**Requirement**
Any images in the records should be skipped; transcribe the rest exactly.

**Material supplied**

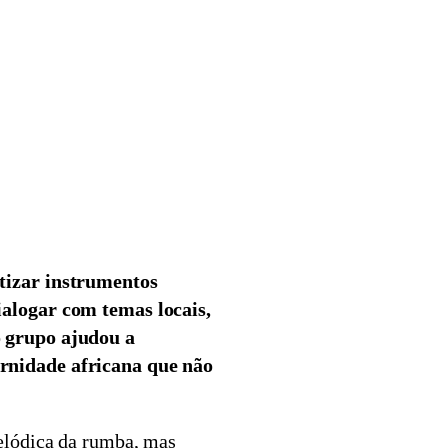
atizar instrumentos
ialogar com temas locais,
o grupo ajudou a
ernidade africana que não
elódica da rumba, mas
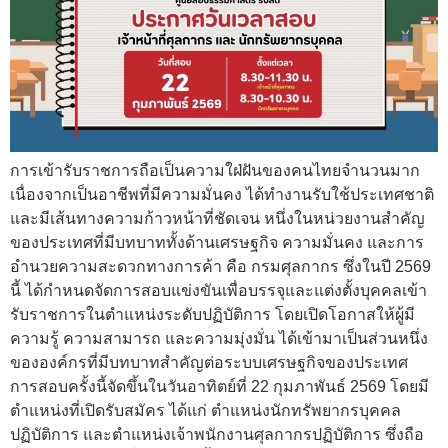
การเข้ารับราชการถือเป็นความใฝ่ฝันของคนไทยจำนวนมาก
เนื่องจากเป็นอาชีพที่มีความมั่นคง ได้ทำงานรับใช้ประเทศชาติ
และมีเส้นทางความก้าวหน้าที่ชัดเจน หนึ่งในหน่วยงานสำคัญ
ของประเทศที่มีบทบาททั้งด้านเศรษฐกิจ ความมั่นคง และการ
อำนวยความสะดวกทางการค้า คือ กรมศุลกากร ซึ่งในปี 2569
นี้ ได้กำหนดจัดการสอบแข่งขันเพื่อบรรจุและแต่งตั้งบุคคลเข้า
รับราชการในตำแหน่งระดับปฏิบัติการ โดยเปิดโอกาสให้ผู้มี
ความรู้ ความสามารถ และความมุ่งมั่น ได้เข้ามาเป็นส่วนหนึ่ง
ขององค์กรที่มีบทบาทสำคัญต่อระบบเศรษฐกิจของประเทศ
การสอบครั้งนี้จัดขึ้นในวันอาทิตย์ที่ 22 กุมภาพันธ์ 2569 โดยมี
ตำแหน่งที่เปิดรับสมัคร ได้แก่ ตำแหน่งนักทรัพยากรบุคคล
ปฏิบัติการ และตำแหน่งเจ้าพนักงานศุลกากรปฏิบัติการ ซึ่งถือ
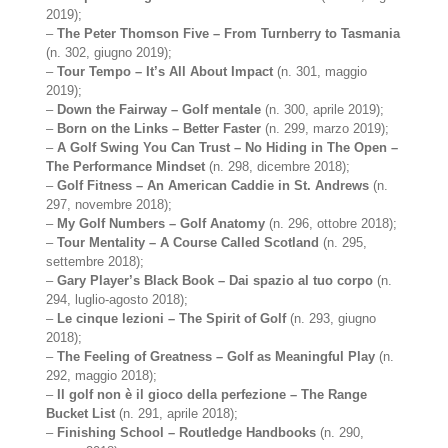
2019);
–
The Peter Thomson Five – From Turnberry to Tasmania
(n. 302, giugno 2019);
–
Tour Tempo – It’s All About Impact
(n. 301, maggio
2019);
–
Down the Fairway – Golf mentale
(n. 300, aprile 2019);
–
Born on the Links – Better Faster
(n. 299, marzo 2019);
–
A Golf Swing You Can Trust – No Hiding in The Open –
The Performance Mindset
(n. 298, dicembre 2018);
–
Golf Fitness – An American Caddie in St. Andrews
(n.
297, novembre 2018);
–
My Golf Numbers – Golf Anatomy
(n. 296, ottobre 2018);
–
Tour Mentality – A Course Called Scotland
(n. 295,
settembre 2018);
–
Gary Player’s Black Book – Dai spazio al tuo corpo
(n.
294, luglio-agosto 2018);
–
Le cinque lezioni – The Spirit of Golf
(n. 293, giugno
2018);
–
The Feeling of Greatness – Golf as Meaningful Play
(n.
292, maggio 2018);
–
Il golf non è il gioco della perfezione – The Range
Bucket List
(n. 291, aprile 2018);
–
Finishing School – Routledge Handbooks
(n. 290,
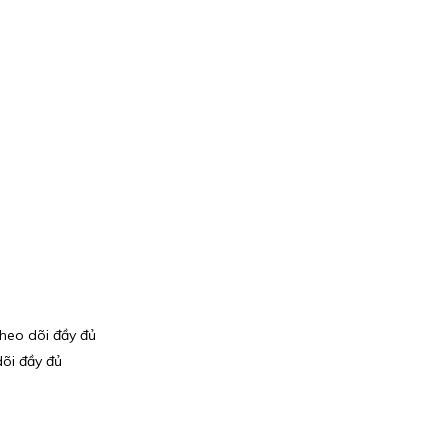
theo dõi đầy đủ
dõi đầy đủ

**Reply to the task**
atizar instrumentos
ialogar com temas locais,
o grupo ajudou a
ernidade africana que não
elódica da rumba, mas
การเข้ารับราชการถือเป็นความใฝ่ฝันของคนไทยจำนวนมาก
เนื่องจากเป็นอาชีพที่มีความมั่นคง ได้ทำงานรับใช้ประเทศชาติ
และมีเส้นทางความก้าวหน้าที่ชัดเจน หนึ่งในหน่วยงานสำคัญ
ของประเทศที่มีบทบาททั้งด้านเศรษฐกิจ ความมั่นคง และการ
อำนวยความสะดวกทางการค้า คือ กรมศุลกากร ซึ่งในปี 2569
นี้ ได้กำหนดจัดการสอบแข่งขันเพื่อบรรจุและแต่งตั้งบุคคลเข้า
รับราชการในตำแหน่งระดับปฏิบัติการ โดยเปิดโอกาสให้ผู้มี
ความรู้ ความสามารถ และความมุ่งมั่น ได้เข้ามาเป็นส่วนหนึ่ง
ขององค์กรที่มีบทบาทสำคัญต่อระบบเศรษฐกิจของประเทศ
การสอบครั้งนี้จัดขึ้นในวันอาทิตย์ที่ 22 กุมภาพันธ์ 2569 โดยมี
ตำแหน่งที่เปิดรับสมัคร ได้แก่ ตำแหน่งนักทรัพยากรบุคคล
ปฏิบัติการ และตำแหน่งเจ้าพนักงานศุลกากรปฏิบัติการ ซึ่งถือ
2019);
–
The Peter Thomson Five – From Turnberry to Tasmania
(n. 302, giugno 2019);
–
Tour Tempo – It’s All About Impact
(n. 301, maggio
2019);
–
Down the Fairway – Golf mentale
(n. 300, aprile 2019);
–
Born on the Links – Better Faster
(n. 299, marzo 2019);
–
A Golf Swing You Can Trust – No Hiding in The Open –
The Performance Mindset
(n. 298, dicembre 2018);
–
Golf Fitness – An American Caddie in St. Andrews
(n.
297, novembre 2018);
–
My Golf Numbers – Golf Anatomy
(n. 296, ottobre 2018);
–
Tour Mentality – A Course Called Scotland
(n. 295,
settembre 2018);
–
Gary Player’s Black Book – Dai spazio al tuo corpo
(n.
294, luglio-agosto 2018);
–
Le cinque lezioni – The Spirit of Golf
(n. 293, giugno
2018);
–
The Feeling of Greatness – Golf as Meaningful Play
(n.
292, maggio 2018);
–
Il golf non è il gioco della perfezione – The Range
Bucket List
(n. 291, aprile 2018);
–
Finishing School – Routledge Handbooks
(n. 290,
theo dõi đầy đủ
dõi đầy đủ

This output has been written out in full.